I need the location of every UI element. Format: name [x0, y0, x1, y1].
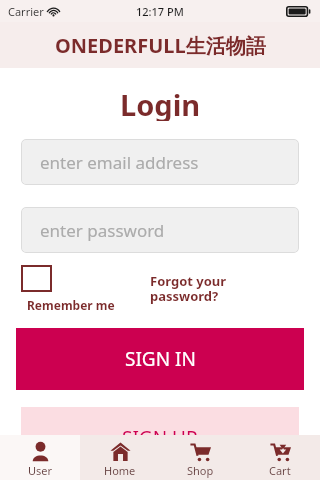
- staticText: Cart: [269, 463, 291, 478]
- staticText: 12:17 PM: [136, 4, 184, 19]
- button[interactable]: Forgot your password?: [150, 272, 227, 305]
- button[interactable]: enter email address: [21, 139, 299, 185]
- staticText: Home: [104, 463, 136, 478]
- staticText: Shop: [187, 463, 214, 478]
- staticText: Login: [120, 85, 201, 121]
- staticText: Carrier: [8, 4, 44, 19]
- staticText: ONEDERFULL生活物語: [55, 32, 266, 59]
- staticText: SIGN IN: [125, 346, 196, 372]
- button[interactable]: User: [0, 435, 80, 480]
- staticText: Forgot your password?: [150, 272, 227, 305]
- staticText: SIGN UP: [122, 425, 198, 451]
- staticText: Remember me: [27, 297, 115, 313]
- button[interactable]: Cart: [240, 435, 320, 480]
- staticText: enter email address: [40, 151, 199, 174]
- button[interactable]: SIGN UP: [21, 407, 299, 469]
- button[interactable]: enter password: [21, 207, 299, 253]
- button[interactable]: Home: [80, 435, 160, 480]
- button[interactable]: SIGN IN: [16, 328, 304, 390]
- button[interactable]: Shop: [160, 435, 240, 480]
- staticText: User: [28, 463, 53, 478]
- button[interactable]: Remember me: [21, 265, 109, 313]
- staticText: enter password: [40, 219, 165, 242]
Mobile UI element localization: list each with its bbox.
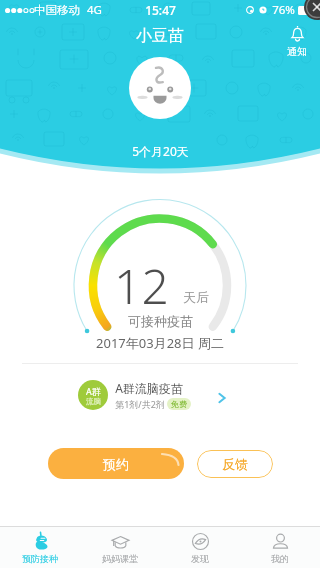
button[interactable]: 反馈 — [197, 450, 273, 478]
staticText: 15:47 — [145, 2, 176, 18]
staticText: 12 — [114, 253, 169, 318]
staticText: 反馈 — [222, 456, 248, 472]
button[interactable]: 我的 — [240, 527, 320, 568]
staticText: 5个月20天 — [132, 143, 189, 159]
button[interactable]: 宝宝头像 — [129, 57, 191, 119]
staticText: 妈妈课堂 — [102, 553, 138, 564]
staticText: A群流脑疫苗 — [115, 380, 183, 396]
staticText: 发现 — [191, 553, 209, 564]
staticText: 预防接种 — [22, 553, 58, 564]
staticText: 第1剂/共2剂 — [115, 398, 165, 410]
staticText: 天后 — [183, 289, 209, 305]
staticText: A群 — [86, 385, 101, 397]
button[interactable]: 妈妈课堂 — [80, 527, 160, 568]
button[interactable]: A群 — [78, 377, 228, 413]
staticText: 2017年03月28日 周二 — [96, 334, 224, 352]
staticText: 76% — [272, 2, 295, 18]
button[interactable]: 发现 — [160, 527, 240, 568]
button[interactable]: 预防接种 — [0, 527, 80, 568]
staticText: 预约 — [103, 456, 129, 472]
staticText: 小豆苗 — [136, 26, 184, 46]
staticText: 免费 — [171, 399, 187, 409]
button[interactable]: 预约 — [48, 448, 184, 479]
staticText: 中国移动 — [34, 3, 80, 17]
staticText: 4G — [87, 2, 102, 18]
staticText: 通知 — [287, 45, 307, 58]
staticText: 可接种疫苗 — [128, 313, 193, 329]
staticText: 我的 — [271, 553, 289, 564]
staticText: 流脑 — [86, 397, 101, 406]
button[interactable]: 通知 — [281, 23, 313, 60]
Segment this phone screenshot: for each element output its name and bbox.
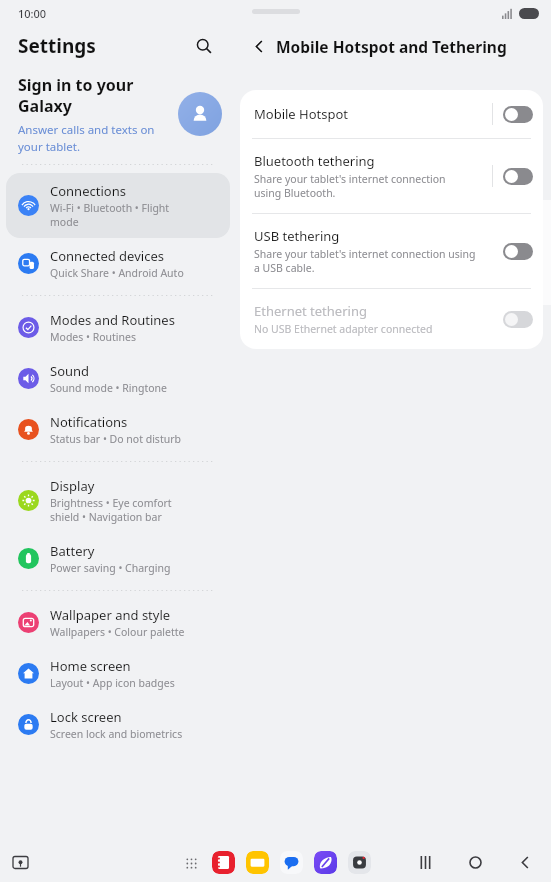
staticText: Wi-Fi • Bluetooth • Flight mode: [50, 201, 170, 229]
button[interactable]: Wallpaper and style: [6, 597, 230, 648]
button[interactable]: camera: [348, 851, 371, 874]
staticText: Share your tablet's internet connection …: [254, 172, 446, 200]
button[interactable]: Toggle: [503, 243, 533, 260]
button[interactable]: Display: [6, 468, 230, 533]
staticText: Mobile Hotspot: [254, 105, 349, 123]
button[interactable]: Connections: [6, 173, 230, 238]
button[interactable]: Modes and Routines: [6, 302, 230, 353]
button[interactable]: messages: [280, 851, 303, 874]
button[interactable]: Recents: [413, 850, 437, 874]
staticText: Mobile Hotspot and Tethering: [276, 36, 507, 57]
button[interactable]: Back: [246, 33, 272, 59]
staticText: Home screen: [50, 657, 131, 675]
staticText: Screen lock and biometrics: [50, 727, 183, 741]
staticText: Answer calls and texts on your tablet.: [18, 122, 155, 154]
button[interactable]: Mobile Hotspot: [240, 90, 543, 138]
staticText: Display: [50, 477, 95, 495]
button[interactable]: Battery: [6, 533, 230, 584]
button[interactable]: Toggle: [503, 168, 533, 185]
staticText: Wallpapers • Colour palette: [50, 625, 185, 639]
button[interactable]: Sign in to your Galaxy: [0, 66, 236, 154]
staticText: Power saving • Charging: [50, 561, 171, 575]
button[interactable]: Toggle: [503, 311, 533, 328]
staticText: Status bar • Do not disturb: [50, 432, 181, 446]
button[interactable]: Connected devices: [6, 238, 230, 289]
staticText: USB tethering: [254, 227, 340, 245]
staticText: Brightness • Eye comfort shield • Naviga…: [50, 496, 172, 524]
staticText: Quick Share • Android Auto: [50, 266, 184, 280]
button[interactable]: Apps: [181, 853, 201, 873]
staticText: 10:00: [18, 6, 47, 21]
button[interactable]: Back: [513, 850, 537, 874]
button[interactable]: Notifications: [6, 404, 230, 455]
staticText: Sound: [50, 362, 90, 380]
button[interactable]: Capture: [8, 850, 32, 874]
staticText: Battery: [50, 542, 95, 560]
staticText: Connected devices: [50, 247, 164, 265]
staticText: Share your tablet's internet connection …: [254, 247, 476, 275]
button[interactable]: Sound: [6, 353, 230, 404]
button[interactable]: notes: [212, 851, 235, 874]
staticText: Lock screen: [50, 708, 122, 726]
staticText: Wallpaper and style: [50, 606, 171, 624]
button[interactable]: Search: [190, 32, 218, 60]
staticText: Settings: [18, 33, 96, 59]
staticText: Ethernet tethering: [254, 302, 367, 320]
staticText: Layout • App icon badges: [50, 676, 175, 690]
staticText: Bluetooth tethering: [254, 152, 375, 170]
staticText: Modes • Routines: [50, 330, 137, 344]
button[interactable]: Home screen: [6, 648, 230, 699]
button[interactable]: Home: [463, 850, 487, 874]
staticText: Notifications: [50, 413, 128, 431]
button[interactable]: Lock screen: [6, 699, 230, 750]
button[interactable]: internet: [314, 851, 337, 874]
staticText: Connections: [50, 182, 126, 200]
button[interactable]: Bluetooth tethering: [240, 139, 543, 213]
staticText: Sound mode • Ringtone: [50, 381, 167, 395]
staticText: Modes and Routines: [50, 311, 175, 329]
staticText: No USB Ethernet adapter connected: [254, 322, 433, 336]
staticText: Sign in to your Galaxy: [18, 74, 134, 117]
button[interactable]: Toggle: [503, 106, 533, 123]
button[interactable]: files: [246, 851, 269, 874]
button[interactable]: USB tethering: [240, 214, 543, 288]
button[interactable]: Ethernet tethering: [240, 289, 543, 349]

_Work to be completed:_ Return each line from the entries above that includes "element".

_Reply to the exercise:_
I need the location of every UI element. Format: name [x0, y0, x1, y1].
Mobile UI element localization: list each with its bbox.
Segment this phone screenshot: for each element output its name and bbox.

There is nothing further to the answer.